Middle Row, Centre: Fixing Flawed Lives

Atractor-trailer winds its way along the Alaska Highway from Terrace, B.C.

Its cargo is a single gigantic log, 30 feet long, weighing 13,000 pounds.

Within weeks, the massive red cedar will be transformed into something that hasn’t been seen in the Yukon for hundreds of years – transforming 19 young lives in the process.

“The vision was to have a log taken to an island,” begins Alan Code’s film Dugout. “We’ll stay there until it’s made into a dugout, and then paddle it off, and listen to the songs of the ancestors, sung by young people.”

Dugout tells the amazing story of how a group of youthful carvers reclaimed an ancient tradition and learned a lot about leadership, determination and the strength of their own spirit in the summer of 2009.

Code is an honours English graduate of Queen’s University who minored in film studies. He moved north to direct a documentary on the disastrous relocation of a group of Dene families to Churchill, Manitoba, and ended up staying.

From when the log arrived in June, 2009, until this April, Code and archivist-photographer Robin Armour worked diligently on a labour of love to finish the enthralling documentary, shooting steadily over a 10-week period, then editing over the next two years.

“I had to work at other things, to make enough money to buy the time to do the edit,” Code says.

“There’s no grants or anything that made this show happen; it was just your own income, and what you can glean from other projects, that allow you to get a bit of time to finish projects that you really love.”

Despite a dramatic setback that is captured on film, the giant log was successfully transformed into a sleek, seaworthy, red-and-black craft. It is now housed at the new Kwanlin Dun Cultural Centre that will open on the Whitehorse waterfront next spring.

Contained in a special room with doors that open directly onto the river, the canoe is not intended merely for display, but to be launched for special cultural celebrations.

“The only music we had was the birds, the wind and the river,” observes one of the 19 young carvers, all of whom gave up their cell phones and computer games, and pledged themselves to be alcohol and drug-free for the duration.

Guitars were allowed, as was the occasional session of entertainment from elders such as Art Johns and Nola Lambkin at the Egg Island carving site near Lake Laberge.

“This log was flawed, just like we are,” comments another participant.

“We’re going to fix it, and in so doing, we’ll fix ourselves,” vows Wayne Price in the film.

A Tlingit master carver from Haines, Alaska, Price supervised the dugout project, working hours on end, adze in hand, alongside the students.

“This is the biggest and the baddest log in this whole valley… and it’s ours, and we’re going to get it up this bank to the carving spot, and we’re going to make a ship out of it. We’re going to put it back in this water and sail home,” he adds.

As the log is being towed ashore, Price shows the students a model he had bought – in exchange for some artwork – from Haida master carver Charles Edenshaw, whose brother had carved it.

“What Charles Edenshaw’s brother left me was all the directions that I need to know to make a full-size dugout,” he assures the young carvers. “I brought this out here so that all of us could pick it up; it’s not a museum.”

Like many of the participants, Price had been “pursued by demons of alcohol,” Code explained in a recent interview.

“He beat those demons, and in gratitude to the people and the spirits that helped him, he decided to make a healing totem and a healing dugout.”

“Do we have a problem?” Price asks the students rhetorically. “Yes, we do. Are we going to do something about it? Yes, we are.”

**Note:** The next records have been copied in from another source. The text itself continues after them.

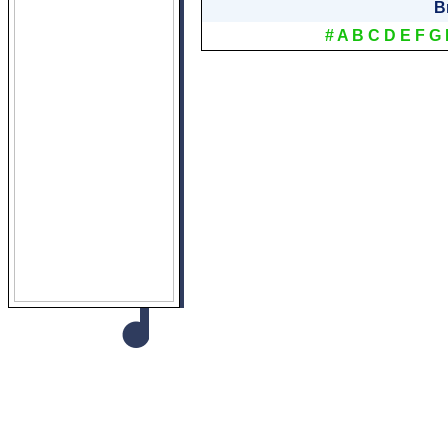
B
#
A
B
C
D
E
F
G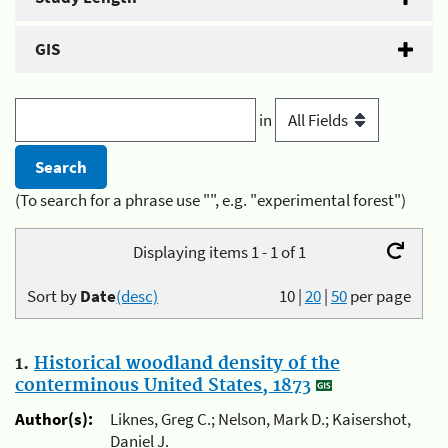
GIS
in
(To search for a phrase use "", e.g. "experimental forest")
Displaying items 1 - 1 of 1
Sort by
Date
(desc)
10
|
20
|
50
per page
1.
Historical woodland density of the
conterminous United States, 1873
Author(s):
Liknes, Greg C.; Nelson, Mark D.; Kaisershot,
Daniel J.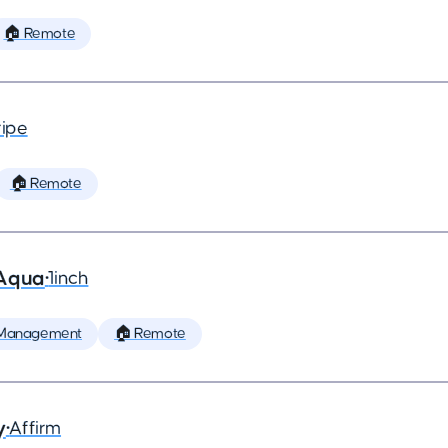
🏠 Remote
ripe
🏠 Remote
 Aqua
•
1inch
 Management
🏠 Remote
y
•
Affirm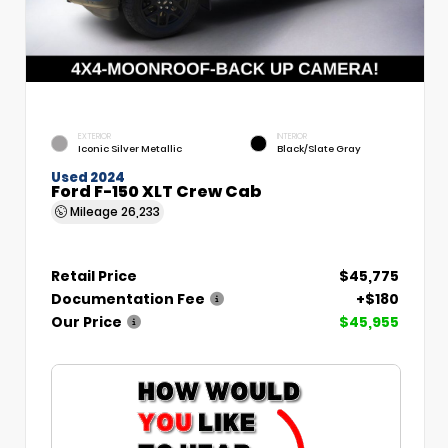
EXTERIOR
INTERIOR
Iconic Silver Metallic
Black/Slate Gray
Used 2024
Ford F-150 XLT Crew Cab
Mileage
26,233
Retail Price
$45,775
Documentation Fee
+$180
Our Price
$45,955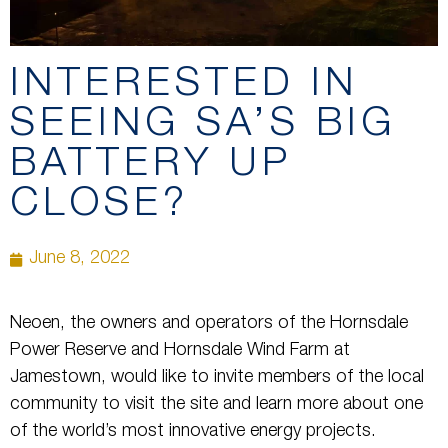
INTERESTED IN
SEEING SA’S BIG
BATTERY UP
CLOSE?
June 8, 2022
Neoen, the owners and operators of the Hornsdale
Power Reserve and Hornsdale Wind Farm at
Jamestown, would like to invite members of the local
community to visit the site and learn more about one
of the world’s most innovative energy projects.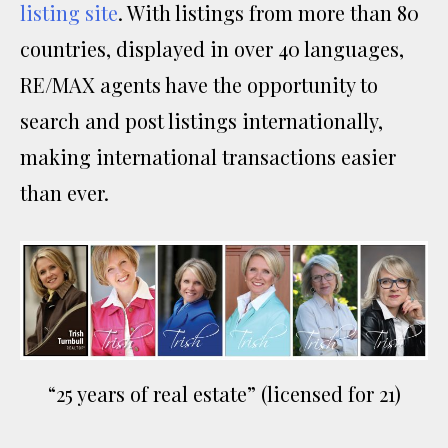
listing site
. With listings from more than 80
countries, displayed in over 40 languages,
RE/MAX agents have the opportunity to
search and post listings internationally,
making international transactions easier
than ever.
“25 years of real estate” (licensed for 21)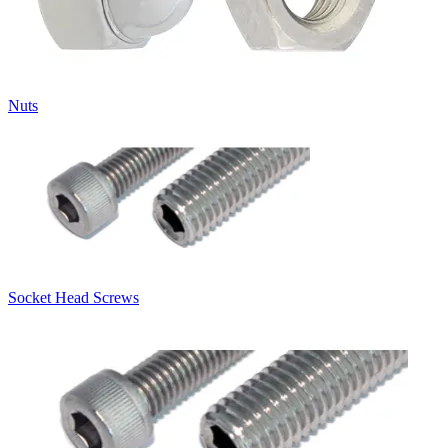
Nuts
Socket Head Screws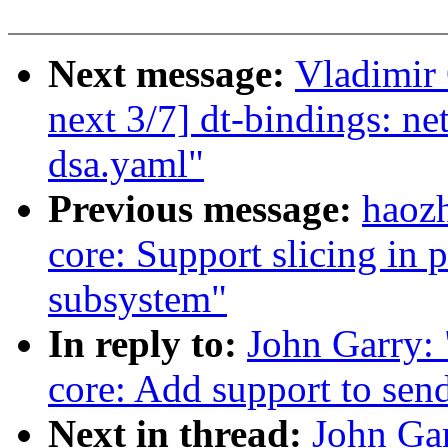
Next message:
Vladimir 
next 3/7] dt-bindings: net
dsa.yaml"
Previous message:
haoz
core: Support slicing i
subsystem"
In reply to:
John Garry:
core: Add support to se
Next in thread:
John Ga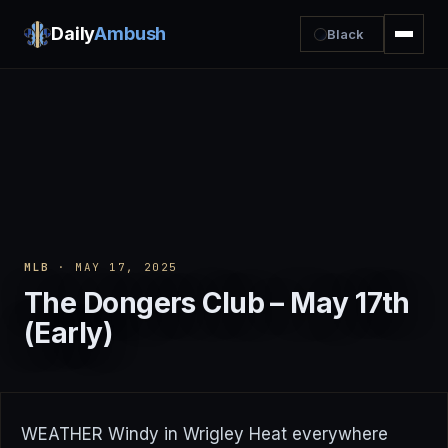
Daily
Ambush
Black
MLB
· MAY 17, 2025
The Dongers Club – May 17th
(Early)
WEATHER Windy in Wrigley Heat everywhere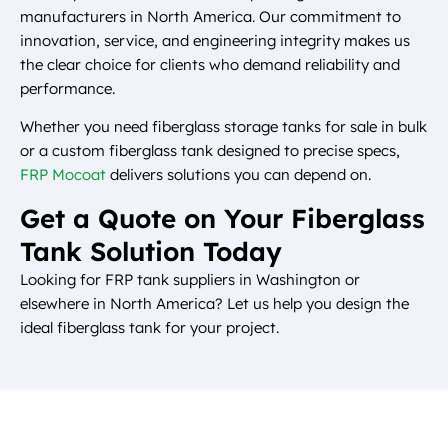
manufacturers in North America. Our commitment to
innovation, service, and engineering integrity makes us
the clear choice for clients who demand reliability and
performance.
Whether you need fiberglass storage tanks for sale in bulk
or a custom fiberglass tank designed to precise specs,
FRP Mocoat
delivers solutions you can depend on.
Get a Quote on Your Fiberglass
Tank Solution Today
Looking for FRP tank suppliers in Washington or
elsewhere in North America? Let us help you design the
ideal fiberglass tank for your project.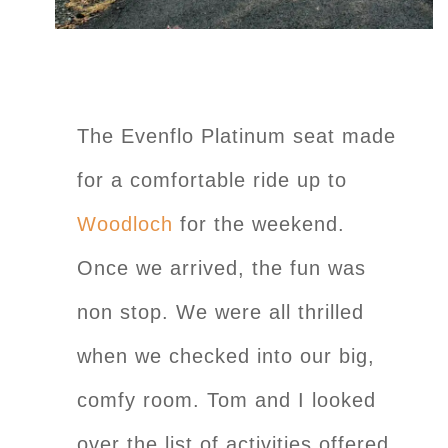
The Evenflo Platinum seat made
for a comfortable ride up to
Woodloch
for the weekend.
Once we arrived, the fun was
non stop. We were all thrilled
when we checked into our big,
comfy room. Tom and I looked
over the list of activities offered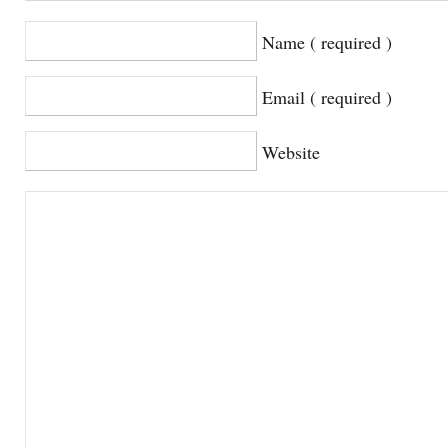
Name ( required )
Email ( required )
Website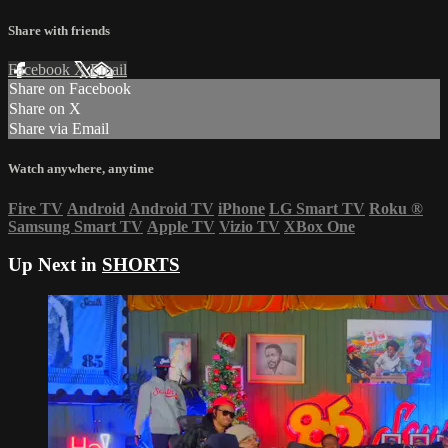
Share with friends
Facebook
X
Email
Share on Facebook
Share on X
Share via Email
Watch anywhere, anytime
Fire TV
Android
Android TV
iPhone
LG Smart TV
Roku
®
Samsung Smart TV
Apple TV
Vizio TV
XBox One
Up Next in
SHORTS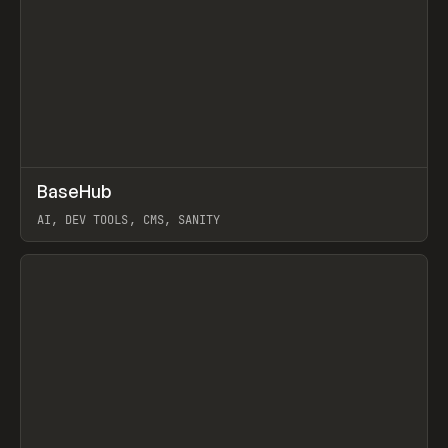
↗
BaseHub
Prev
TOOLS
APP
AI, DEV TOOLS, CMS, SANITY
View item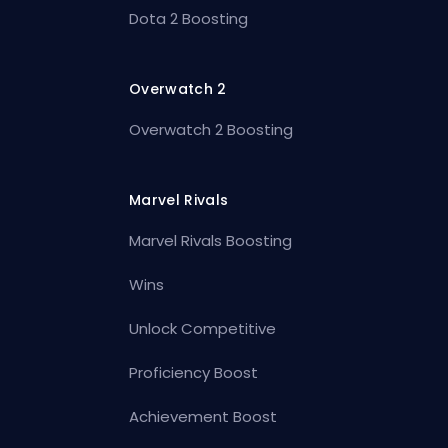
Dota 2 Boosting
Overwatch 2
Overwatch 2 Boosting
Marvel Rivals
Marvel Rivals Boosting
Wins
Unlock Competitive
Proficiency Boost
Achievement Boost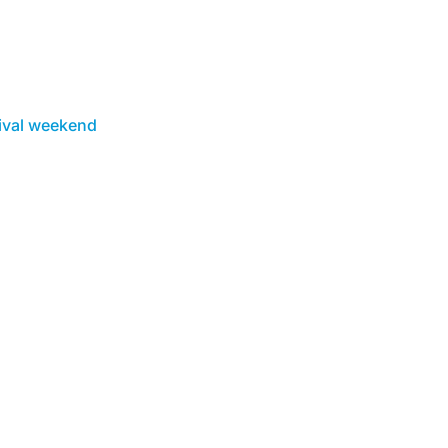
ival weekend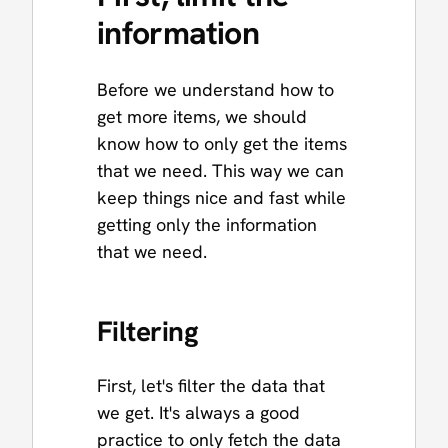
information
Before we understand how to
get more items, we should
know how to only get the items
that we need. This way we can
keep things nice and fast while
getting only the information
that we need.
Filtering
First, let's filter the data that
we get. It's always a good
practice to only fetch the data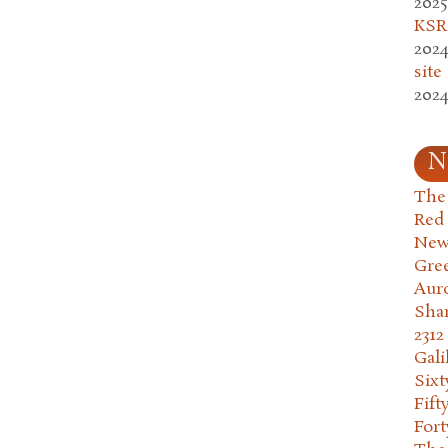
2025
KSR.
2024
site
2024
N
The 
Red
New
Gre
Aur
Sha
2312
Gali
Six
Fift
Fort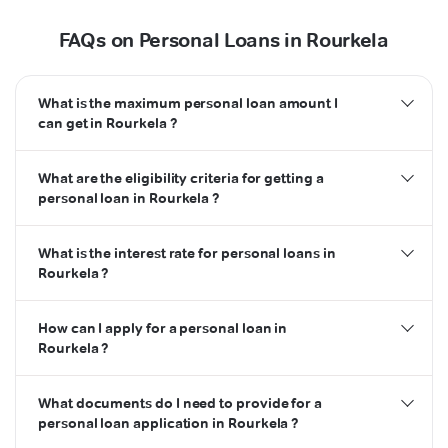
FAQs on Personal Loans in Rourkela
What is the maximum personal loan amount I
can get in Rourkela ?
What are the eligibility criteria for getting a
personal loan in Rourkela ?
What is the interest rate for personal loans in
Rourkela ?
How can I apply for a personal loan in
Rourkela ?
What documents do I need to provide for a
personal loan application in Rourkela ?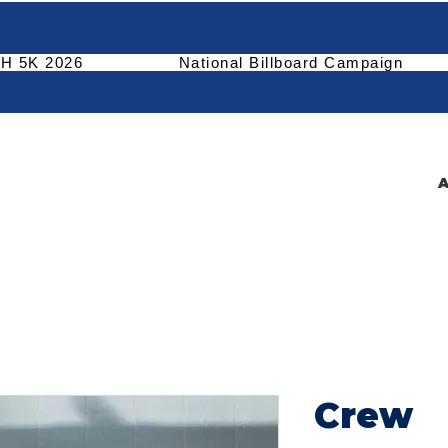
H 5K 2026
National Billboard Campaign
A
Crew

“It was really like a community, where everyone was there learning something at some level or other, and passing on and passing it around,” says Code. “It was phenomenal. I think those young people are still processing what they learned that summer.”

Code sums up the transformative effects of the dugout project, which took place under the aegis of Sun Dog Carvers co-founder Andrew Finton.

“Experiences like that do not always have an immediate effect, but they are a touchstone for people in their lives to go back to, and to sense and feel in a very tactile way a success – something where a challenge was met and overcome,” he adds.

“I think unless we have those experiences, in a way we go through life missing something.”

Dugout will be screened at the Yukon Arts Centre on Wednesday, November 2 at 7 p.m. Tickets are $7, with all proceeds going to the Northern Cultural Expressions Society.

Brian Eaton is a cinema buff who reviews current films and writes on other film-related topics on a regular basis.